## The task
Using the records below, filter out every line that lacks "development" and copy the rest.

## Provided data
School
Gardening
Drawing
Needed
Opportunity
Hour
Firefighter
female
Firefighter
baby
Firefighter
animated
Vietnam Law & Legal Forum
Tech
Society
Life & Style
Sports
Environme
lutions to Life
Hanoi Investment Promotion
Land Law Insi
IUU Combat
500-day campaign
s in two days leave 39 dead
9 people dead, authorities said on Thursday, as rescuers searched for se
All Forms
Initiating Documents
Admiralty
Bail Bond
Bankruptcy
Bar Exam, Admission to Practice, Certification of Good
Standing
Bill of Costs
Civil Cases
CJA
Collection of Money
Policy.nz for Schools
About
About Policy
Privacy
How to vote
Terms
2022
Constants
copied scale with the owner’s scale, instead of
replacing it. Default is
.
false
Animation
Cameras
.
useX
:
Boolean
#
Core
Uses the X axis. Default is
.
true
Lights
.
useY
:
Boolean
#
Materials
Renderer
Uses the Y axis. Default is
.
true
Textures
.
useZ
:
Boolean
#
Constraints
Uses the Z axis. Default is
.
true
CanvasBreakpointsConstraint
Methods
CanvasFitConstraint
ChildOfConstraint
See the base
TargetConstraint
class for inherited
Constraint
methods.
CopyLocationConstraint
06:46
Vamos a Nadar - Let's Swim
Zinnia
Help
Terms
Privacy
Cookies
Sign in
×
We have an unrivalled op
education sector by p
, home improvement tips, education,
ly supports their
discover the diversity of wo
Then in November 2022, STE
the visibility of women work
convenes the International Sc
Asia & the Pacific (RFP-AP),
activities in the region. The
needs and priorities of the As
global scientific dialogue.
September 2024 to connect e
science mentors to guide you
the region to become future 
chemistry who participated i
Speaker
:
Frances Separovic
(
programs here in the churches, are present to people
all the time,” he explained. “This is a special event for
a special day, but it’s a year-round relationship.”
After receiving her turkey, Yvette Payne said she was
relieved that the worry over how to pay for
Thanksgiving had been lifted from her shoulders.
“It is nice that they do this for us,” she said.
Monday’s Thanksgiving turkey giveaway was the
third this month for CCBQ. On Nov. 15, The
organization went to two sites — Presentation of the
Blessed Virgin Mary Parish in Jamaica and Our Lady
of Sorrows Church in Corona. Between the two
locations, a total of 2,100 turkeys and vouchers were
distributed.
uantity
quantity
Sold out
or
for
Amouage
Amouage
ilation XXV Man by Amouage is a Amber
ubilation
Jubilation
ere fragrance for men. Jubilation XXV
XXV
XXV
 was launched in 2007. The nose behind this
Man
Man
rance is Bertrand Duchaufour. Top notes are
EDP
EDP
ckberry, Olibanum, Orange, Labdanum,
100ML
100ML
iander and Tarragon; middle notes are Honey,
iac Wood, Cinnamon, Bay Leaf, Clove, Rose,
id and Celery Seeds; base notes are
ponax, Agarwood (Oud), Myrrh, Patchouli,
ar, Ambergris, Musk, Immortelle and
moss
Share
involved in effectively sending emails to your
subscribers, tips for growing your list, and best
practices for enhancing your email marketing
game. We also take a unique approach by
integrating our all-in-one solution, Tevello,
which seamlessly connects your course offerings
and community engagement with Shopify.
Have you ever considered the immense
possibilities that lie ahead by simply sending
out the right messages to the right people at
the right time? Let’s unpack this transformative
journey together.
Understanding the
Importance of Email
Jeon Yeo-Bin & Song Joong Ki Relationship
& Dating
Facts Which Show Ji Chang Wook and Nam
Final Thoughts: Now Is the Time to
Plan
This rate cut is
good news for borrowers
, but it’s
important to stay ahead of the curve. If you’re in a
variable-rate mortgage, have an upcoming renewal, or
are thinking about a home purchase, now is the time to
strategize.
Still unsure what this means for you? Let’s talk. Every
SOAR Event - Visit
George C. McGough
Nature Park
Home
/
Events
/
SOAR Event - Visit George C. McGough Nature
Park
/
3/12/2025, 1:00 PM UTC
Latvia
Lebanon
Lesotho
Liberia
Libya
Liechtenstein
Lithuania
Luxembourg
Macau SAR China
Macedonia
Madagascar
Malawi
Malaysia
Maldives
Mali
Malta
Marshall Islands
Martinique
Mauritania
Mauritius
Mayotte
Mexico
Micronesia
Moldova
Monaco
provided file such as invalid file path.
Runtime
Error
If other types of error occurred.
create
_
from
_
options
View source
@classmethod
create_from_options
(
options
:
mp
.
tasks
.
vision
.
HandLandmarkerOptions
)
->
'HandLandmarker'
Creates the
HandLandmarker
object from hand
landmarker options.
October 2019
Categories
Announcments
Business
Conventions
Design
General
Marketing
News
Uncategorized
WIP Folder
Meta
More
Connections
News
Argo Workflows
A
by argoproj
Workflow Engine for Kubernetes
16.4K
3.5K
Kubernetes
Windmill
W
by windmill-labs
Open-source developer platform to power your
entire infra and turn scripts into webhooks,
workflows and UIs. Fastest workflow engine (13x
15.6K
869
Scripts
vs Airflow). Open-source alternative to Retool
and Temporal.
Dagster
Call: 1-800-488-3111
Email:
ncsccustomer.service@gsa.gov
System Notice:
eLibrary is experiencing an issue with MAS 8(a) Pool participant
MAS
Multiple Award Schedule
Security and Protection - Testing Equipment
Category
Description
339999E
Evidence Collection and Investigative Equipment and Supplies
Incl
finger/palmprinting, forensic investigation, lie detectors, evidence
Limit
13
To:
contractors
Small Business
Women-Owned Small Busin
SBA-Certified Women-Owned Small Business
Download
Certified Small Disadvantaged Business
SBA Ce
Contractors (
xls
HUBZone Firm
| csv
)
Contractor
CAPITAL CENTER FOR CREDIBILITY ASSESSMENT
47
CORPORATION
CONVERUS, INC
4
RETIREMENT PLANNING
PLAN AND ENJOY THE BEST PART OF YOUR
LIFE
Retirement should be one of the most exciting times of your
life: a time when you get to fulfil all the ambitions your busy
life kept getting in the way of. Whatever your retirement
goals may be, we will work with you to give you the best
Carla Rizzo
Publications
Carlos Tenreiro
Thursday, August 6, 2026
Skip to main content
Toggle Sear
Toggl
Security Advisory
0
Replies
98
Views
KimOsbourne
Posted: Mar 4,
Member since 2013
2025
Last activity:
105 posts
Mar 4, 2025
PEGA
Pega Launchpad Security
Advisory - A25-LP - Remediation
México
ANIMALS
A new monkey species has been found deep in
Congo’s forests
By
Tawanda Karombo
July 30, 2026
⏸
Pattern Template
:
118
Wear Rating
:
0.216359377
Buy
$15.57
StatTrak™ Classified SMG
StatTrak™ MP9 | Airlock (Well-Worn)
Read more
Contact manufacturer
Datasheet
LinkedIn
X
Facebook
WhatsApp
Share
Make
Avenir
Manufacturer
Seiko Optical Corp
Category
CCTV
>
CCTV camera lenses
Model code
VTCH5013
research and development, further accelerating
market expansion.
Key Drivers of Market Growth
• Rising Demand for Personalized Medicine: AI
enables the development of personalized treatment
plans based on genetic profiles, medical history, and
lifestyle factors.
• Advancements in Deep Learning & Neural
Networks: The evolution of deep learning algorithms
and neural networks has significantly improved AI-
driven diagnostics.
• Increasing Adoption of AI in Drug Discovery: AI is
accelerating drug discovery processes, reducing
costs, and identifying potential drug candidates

## Solution for this exercise
research and development, further accelerating
enables the development of personalized treatment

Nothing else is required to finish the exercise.